We in first-world countries have ample opportunity to contribute to such causes with our material resources, but how great it is to help also with our other precious resource: with our time. Modern life comes with much distraction, but how much do those enhance our lives? How much fruit do they produce for those around us? The gifts given us are not for us alone, and really not for us primarily. St. Paul reminds us that “… we are [God’s] workmanship, created in Christ Jesus for good works, which God prepared beforehand, that we should walk in them.” (Ephesians 2:10)
“Yeah, but I have lots of time.” Oh, really; you know when your time will run out? Not only can we not know that, but we who are older can tell you that time goes awfully durn fast! The country singer Kenny Chesney’s “Don’t Blink” that reminds us that “A hundred years go faster than you think” is right on target.

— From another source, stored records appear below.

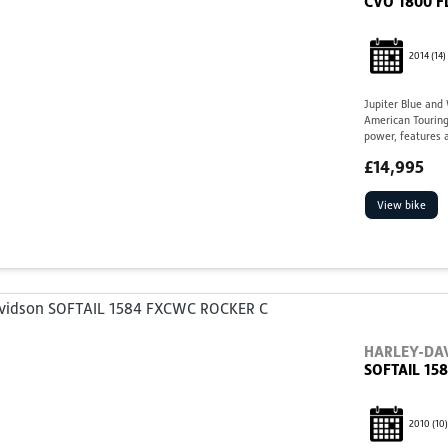
CVO 1800 F
2014
(14)
Jupiter Blue and
American Touring
power, features a
£14,995
View bike
HARLEY-DA
SOFTAIL 15
2010
(10)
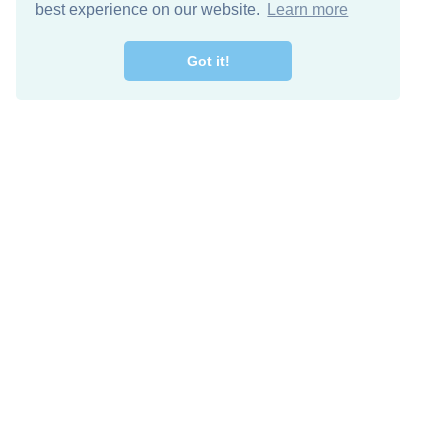
best experience on our website.
Learn more
Got it!
Free Download
Keep in 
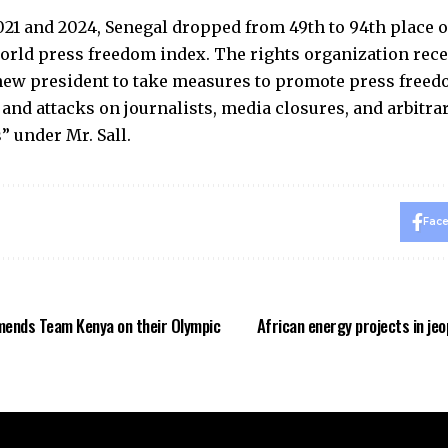
21 and 2024, Senegal dropped from 49th to 94th place 
orld press freedom index. The rights organization rece
new president to take measures to promote press freed
 and attacks on journalists, media closures, and arbitra
 under Mr. Sall.
Fac
ends Team Kenya on their Olympic
African energy projects in je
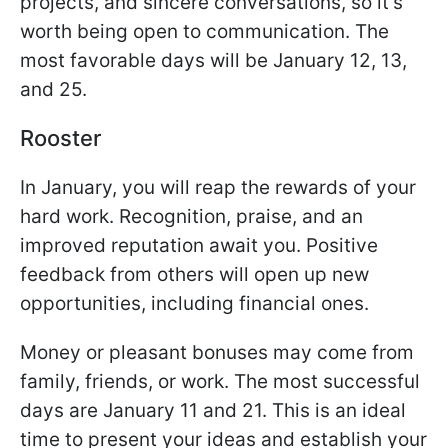
projects, and sincere conversations, so it’s
worth being open to communication. The
most favorable days will be January 12, 13,
and 25.
Rooster
In January, you will reap the rewards of your
hard work. Recognition, praise, and an
improved reputation await you. Positive
feedback from others will open up new
opportunities, including financial ones.
Money or pleasant bonuses may come from
family, friends, or work. The most successful
days are January 11 and 21. This is an ideal
time to present your ideas and establish your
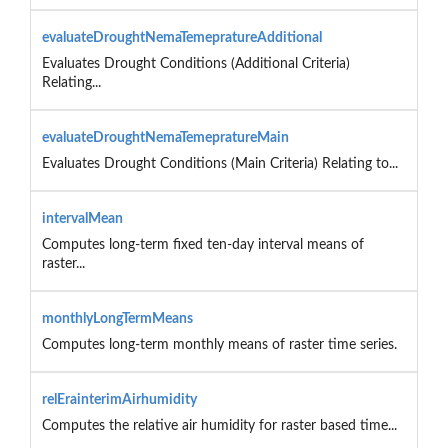
evaluateDroughtNemaTemepratureAdditional
Evaluates Drought Conditions (Additional Criteria)
Relating...
evaluateDroughtNemaTemepratureMain
Evaluates Drought Conditions (Main Criteria) Relating to...
intervalMean
Computes long-term fixed ten-day interval means of
raster...
monthlyLongTermMeans
Computes long-term monthly means of raster time series.
relErainterimAirhumidity
Computes the relative air humidity for raster based time...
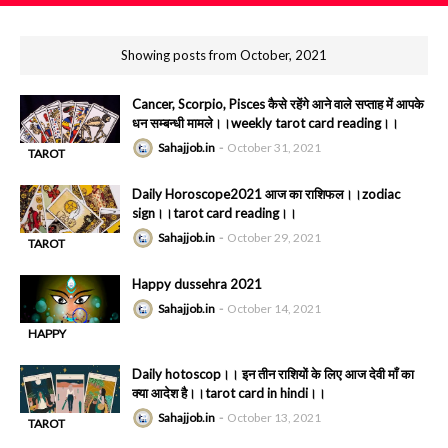
Showing posts from October, 2021
Cancer, Scorpio, Pisces कैसे रहेंगे आने वाले सप्ताह में आपके
धन सम्बन्धी मामले।।weekly tarot card reading।।
Sahajjob.in
October 31, 2021
TAROT
-
READING
Daily Horoscope2021 आज का राशिफल।।zodiac
sign।।tarot card reading।।
Sahajjob.in
October 29, 2021
TAROT
-
READING
Happy dussehra 2021
Sahajjob.in
October 14, 2021
HAPPY
-
DUSHAHRA
Daily hotoscop।। इन तीन राशियों के लिए आज देवी माँ का
क्या आदेश है।।tarot card in hindi।।
Sahajjob.in
October 13, 2021
TAROT
-
READING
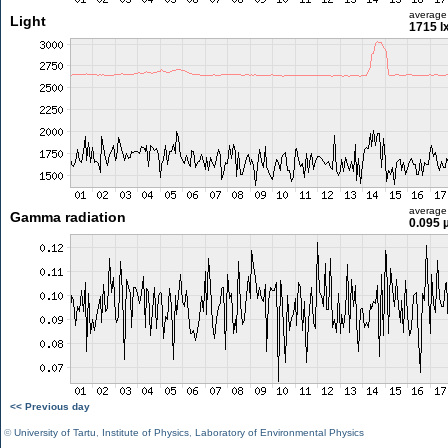
average
Light
1715 l
average
Gamma radiation
0.095 
<< Previous day
©
University of Tartu
,
Institute of Physics
,
Laboratory of Environmental Physics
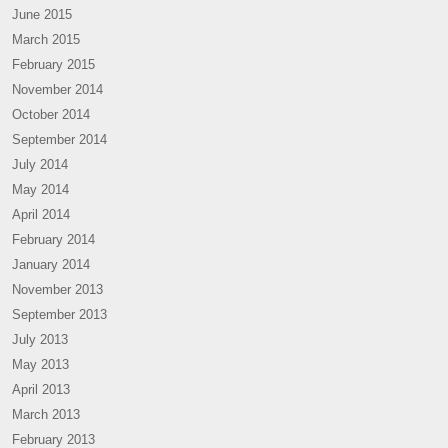
June 2015
March 2015
February 2015
November 2014
October 2014
September 2014
July 2014
May 2014
April 2014
February 2014
January 2014
November 2013
September 2013
July 2013
May 2013
April 2013
March 2013
February 2013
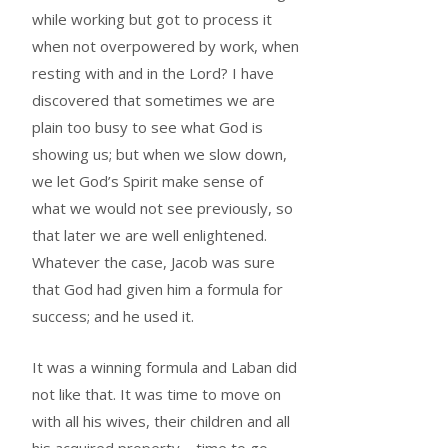
while working but got to process it
when not overpowered by work, when
resting with and in the Lord? I have
discovered that sometimes we are
plain too busy to see what God is
showing us; but when we slow down,
we let God’s Spirit make sense of
what we would not see previously, so
that later we are well enlightened.
Whatever the case, Jacob was sure
that God had given him a formula for
success; and he used it.
It was a winning formula and Laban did
not like that. It was time to move on
with all his wives, their children and all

In that vein, Jesus often speaks to us about life’s fragility and the urgency in doing good. He reminds us that we know neither the day nor the hour of our physical demise, so a day wasted is a day lost, never to be “given back”. No do-overs for lost time. He tells us that both tragedies and rejoicings come in life…that it rains upon both the just and the unjust. The hourglass runs out. No one is guaranteed a set amount of time for earthly life.
But even those with the best of intention to do works of charity tend to get so comfortable, so distracted—scrolling our phones, chasing our schedules, putting off the hard work of change. We think: “I’ll forgive tomorrow,” or “I’ll deal with that grudge later.” Or “I’ll do some good works … tomorrow.” But Jesus cuts through that: “No; today is the day.”

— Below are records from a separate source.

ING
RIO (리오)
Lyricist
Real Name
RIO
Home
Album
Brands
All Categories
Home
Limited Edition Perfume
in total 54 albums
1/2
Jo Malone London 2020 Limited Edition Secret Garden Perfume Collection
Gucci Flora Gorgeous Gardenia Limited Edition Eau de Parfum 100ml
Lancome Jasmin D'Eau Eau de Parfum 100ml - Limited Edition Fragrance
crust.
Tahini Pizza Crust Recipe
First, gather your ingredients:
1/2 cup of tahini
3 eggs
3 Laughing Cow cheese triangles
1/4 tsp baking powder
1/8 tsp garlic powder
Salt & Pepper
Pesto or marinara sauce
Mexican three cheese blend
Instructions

We Christians recall Jesus’ parable of the fig tree. A man has a fig tree in his vineyard. For three years, he checks it—no fruit. Annoyed, he’s ready to chop it down. “Why should this useless thing clutter up my land?” he says. Sounds reasonable. If a plant isn’t producing, it’s just leeching. But the gardener steps in: “Sir, leave it one more year. I’ll dig around it, put on manure—give it a chance to bear fruit.” And the owner agrees.
We Christians know that the gardener is Jesus. It’s water: the Holy Spirit. The tree? You and me. And the owner? God the Father, who expects fruit from us—love, kindness, charity. “We are created for good works,” and works are faith in action. Three—or many—years with no figs; that could be us, stuck in old habits, barren where we could be blooming. But our blooming is much our own choice; we are given our wills, and we need but will ourselves to do the good. God already gives the grace. Small things, done with love, are the figs God’s looking for. Figs are delicious but small, but a good tree produces a lot of them.
So let’s not waste the precious time we have. Let us bear fruit; we can if we choose. As we read: “Before a man are life and death; he is given whichever he chooses.” (Sirach 15:17) So, as Moses urged the Israelites: “Choose life…” Choose goodness. Choose charity. Choose holiness. So as to be planted eternally in our Heavenly home. True legacy secure. Forever.
Editor’s note: Rev. Glenn Jones is the Vicar General of the Archdiocese of Santa Fe and former pastor of Immaculate Heart of Mary Catholic Church in Los Alamos.